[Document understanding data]
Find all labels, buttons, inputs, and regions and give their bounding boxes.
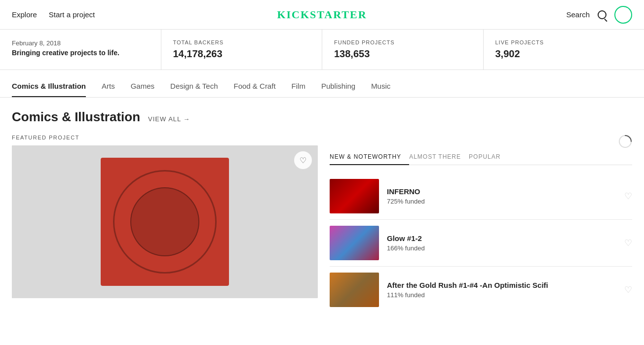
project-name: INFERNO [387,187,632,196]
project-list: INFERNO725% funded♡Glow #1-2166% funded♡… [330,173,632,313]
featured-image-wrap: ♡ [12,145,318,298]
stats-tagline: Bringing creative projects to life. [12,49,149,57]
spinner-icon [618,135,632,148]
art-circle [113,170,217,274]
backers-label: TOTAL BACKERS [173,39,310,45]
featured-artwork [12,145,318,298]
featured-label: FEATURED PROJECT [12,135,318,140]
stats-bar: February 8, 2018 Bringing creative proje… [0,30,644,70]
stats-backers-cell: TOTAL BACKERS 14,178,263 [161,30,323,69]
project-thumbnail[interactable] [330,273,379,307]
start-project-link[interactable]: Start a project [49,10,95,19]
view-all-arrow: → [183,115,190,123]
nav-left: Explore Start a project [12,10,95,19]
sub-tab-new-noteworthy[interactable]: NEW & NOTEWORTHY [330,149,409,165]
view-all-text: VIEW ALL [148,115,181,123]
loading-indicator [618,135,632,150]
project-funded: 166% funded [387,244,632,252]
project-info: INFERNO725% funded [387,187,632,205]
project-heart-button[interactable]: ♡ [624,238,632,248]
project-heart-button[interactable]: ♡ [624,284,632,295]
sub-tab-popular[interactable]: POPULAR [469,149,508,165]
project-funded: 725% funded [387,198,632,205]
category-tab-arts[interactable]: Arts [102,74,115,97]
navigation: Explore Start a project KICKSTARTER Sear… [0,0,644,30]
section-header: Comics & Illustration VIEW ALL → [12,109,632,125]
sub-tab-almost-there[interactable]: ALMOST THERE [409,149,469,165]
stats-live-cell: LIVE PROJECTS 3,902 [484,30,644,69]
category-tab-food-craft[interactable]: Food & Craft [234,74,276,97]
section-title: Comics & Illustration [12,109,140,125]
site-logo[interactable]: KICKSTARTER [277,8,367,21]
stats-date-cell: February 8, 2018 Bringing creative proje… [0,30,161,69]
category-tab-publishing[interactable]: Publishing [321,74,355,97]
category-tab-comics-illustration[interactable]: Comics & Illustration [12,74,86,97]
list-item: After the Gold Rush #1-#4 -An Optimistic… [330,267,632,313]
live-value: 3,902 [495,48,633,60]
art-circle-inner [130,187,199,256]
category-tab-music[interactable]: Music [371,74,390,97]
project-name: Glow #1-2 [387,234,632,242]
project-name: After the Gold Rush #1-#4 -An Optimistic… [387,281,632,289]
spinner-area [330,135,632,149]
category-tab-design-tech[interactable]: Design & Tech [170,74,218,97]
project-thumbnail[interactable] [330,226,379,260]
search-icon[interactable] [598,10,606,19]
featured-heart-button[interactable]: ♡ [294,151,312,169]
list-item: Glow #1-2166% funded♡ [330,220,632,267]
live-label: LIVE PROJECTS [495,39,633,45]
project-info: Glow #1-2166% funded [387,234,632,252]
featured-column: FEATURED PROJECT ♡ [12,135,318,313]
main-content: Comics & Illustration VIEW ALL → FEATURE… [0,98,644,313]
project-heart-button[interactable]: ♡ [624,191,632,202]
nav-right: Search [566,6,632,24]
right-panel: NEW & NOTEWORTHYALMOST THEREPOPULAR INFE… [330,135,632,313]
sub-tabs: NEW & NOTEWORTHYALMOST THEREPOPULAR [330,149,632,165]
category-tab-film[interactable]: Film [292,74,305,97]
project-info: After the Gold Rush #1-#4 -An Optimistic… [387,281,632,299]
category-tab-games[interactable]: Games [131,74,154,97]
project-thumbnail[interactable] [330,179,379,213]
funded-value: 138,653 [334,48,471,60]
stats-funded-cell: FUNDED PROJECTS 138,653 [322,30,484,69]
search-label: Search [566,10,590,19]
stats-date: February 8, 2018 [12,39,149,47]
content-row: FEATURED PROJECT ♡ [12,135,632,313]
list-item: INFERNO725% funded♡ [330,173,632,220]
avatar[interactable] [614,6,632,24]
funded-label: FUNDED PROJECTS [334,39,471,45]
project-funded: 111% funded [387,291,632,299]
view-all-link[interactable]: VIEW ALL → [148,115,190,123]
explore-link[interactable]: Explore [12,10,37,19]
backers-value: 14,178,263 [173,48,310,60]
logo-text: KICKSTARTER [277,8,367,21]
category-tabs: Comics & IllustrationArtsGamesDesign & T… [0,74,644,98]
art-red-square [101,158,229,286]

▶ _Work item_
Print each entry shown above with exact wording and no pictures.

▶ _Answer space_
Find all labels, buttons, inputs, and regions and give their bounding boxes.
project-name: INFERNO [387,187,632,196]
project-list: INFERNO725% funded♡Glow #1-2166% funded♡… [330,173,632,313]
featured-image-wrap: ♡ [12,145,318,298]
stats-tagline: Bringing creative projects to life. [12,49,149,57]
spinner-icon [618,135,632,148]
art-circle [113,170,217,274]
backers-label: TOTAL BACKERS [173,39,310,45]
featured-artwork [12,145,318,298]
featured-label: FEATURED PROJECT [12,135,318,140]
stats-bar: February 8, 2018 Bringing creative proje… [0,30,644,70]
stats-backers-cell: TOTAL BACKERS 14,178,263 [161,30,323,69]
project-thumbnail[interactable] [330,273,379,307]
start-project-link[interactable]: Start a project [49,10,95,19]
view-all-arrow: → [183,115,190,123]
nav-left: Explore Start a project [12,10,95,19]
sub-tab-new-noteworthy[interactable]: NEW & NOTEWORTHY [330,149,409,165]
view-all-text: VIEW ALL [148,115,181,123]
loading-indicator [618,135,632,150]
project-funded: 166% funded [387,244,632,252]
project-info: INFERNO725% funded [387,187,632,205]
project-heart-button[interactable]: ♡ [624,238,632,248]
project-heart-button[interactable]: ♡ [624,284,632,295]
sub-tab-popular[interactable]: POPULAR [469,149,508,165]
project-funded: 725% funded [387,198,632,205]
category-tab-arts[interactable]: Arts [102,74,115,97]
navigation: Explore Start a project KICKSTARTER Sear… [0,0,644,30]
section-header: Comics & Illustration VIEW ALL → [12,109,632,125]
sub-tab-almost-there[interactable]: ALMOST THERE [409,149,469,165]
stats-live-cell: LIVE PROJECTS 3,902 [484,30,644,69]
category-tab-food-craft[interactable]: Food & Craft [234,74,276,97]
section-title: Comics & Illustration [12,109,140,125]
site-logo[interactable]: KICKSTARTER [277,8,367,21]
stats-date-cell: February 8, 2018 Bringing creative proje… [0,30,161,69]
category-tab-publishing[interactable]: Publishing [321,74,355,97]
category-tab-comics-illustration[interactable]: Comics & Illustration [12,74,86,97]
list-item: After the Gold Rush #1-#4 -An Optimistic… [330,267,632,313]
live-value: 3,902 [495,48,633,60]
art-circle-inner [130,187,199,256]
category-tab-music[interactable]: Music [371,74,390,97]
project-name: Glow #1-2 [387,234,632,242]
project-name: After the Gold Rush #1-#4 -An Optimistic… [387,281,632,289]
spinner-area [330,135,632,149]
category-tab-design-tech[interactable]: Design & Tech [170,74,218,97]
project-thumbnail[interactable] [330,226,379,260]
search-icon[interactable] [598,10,606,19]
featured-heart-button[interactable]: ♡ [294,151,312,169]
list-item: Glow #1-2166% funded♡ [330,220,632,267]
live-label: LIVE PROJECTS [495,39,633,45]
project-info: Glow #1-2166% funded [387,234,632,252]
featured-column: FEATURED PROJECT ♡ [12,135,318,313]
main-content: Comics & Illustration VIEW ALL → FEATURE… [0,98,644,313]
project-heart-button[interactable]: ♡ [624,191,632,202]
nav-right: Search [566,6,632,24]
right-panel: NEW & NOTEWORTHYALMOST THEREPOPULAR INFE… [330,135,632,313]
sub-tabs: NEW & NOTEWORTHYALMOST THEREPOPULAR [330,149,632,165]
category-tab-film[interactable]: Film [292,74,305,97]
project-info: After the Gold Rush #1-#4 -An Optimistic… [387,281,632,299]
category-tab-games[interactable]: Games [131,74,154,97]
project-thumbnail[interactable] [330,179,379,213]
funded-value: 138,653 [334,48,471,60]
stats-funded-cell: FUNDED PROJECTS 138,653 [322,30,484,69]
search-label: Search [566,10,590,19]
stats-date: February 8, 2018 [12,39,149,47]
content-row: FEATURED PROJECT ♡ [12,135,632,313]
list-item: INFERNO725% funded♡ [330,173,632,220]
avatar[interactable] [614,6,632,24]
funded-label: FUNDED PROJECTS [334,39,471,45]
project-funded: 111% funded [387,291,632,299]
view-all-link[interactable]: VIEW ALL → [148,115,190,123]
explore-link[interactable]: Explore [12,10,37,19]
backers-value: 14,178,263 [173,48,310,60]
logo-text: KICKSTARTER [277,8,367,21]
category-tabs: Comics & IllustrationArtsGamesDesign & T… [0,74,644,98]
art-red-square [101,158,229,286]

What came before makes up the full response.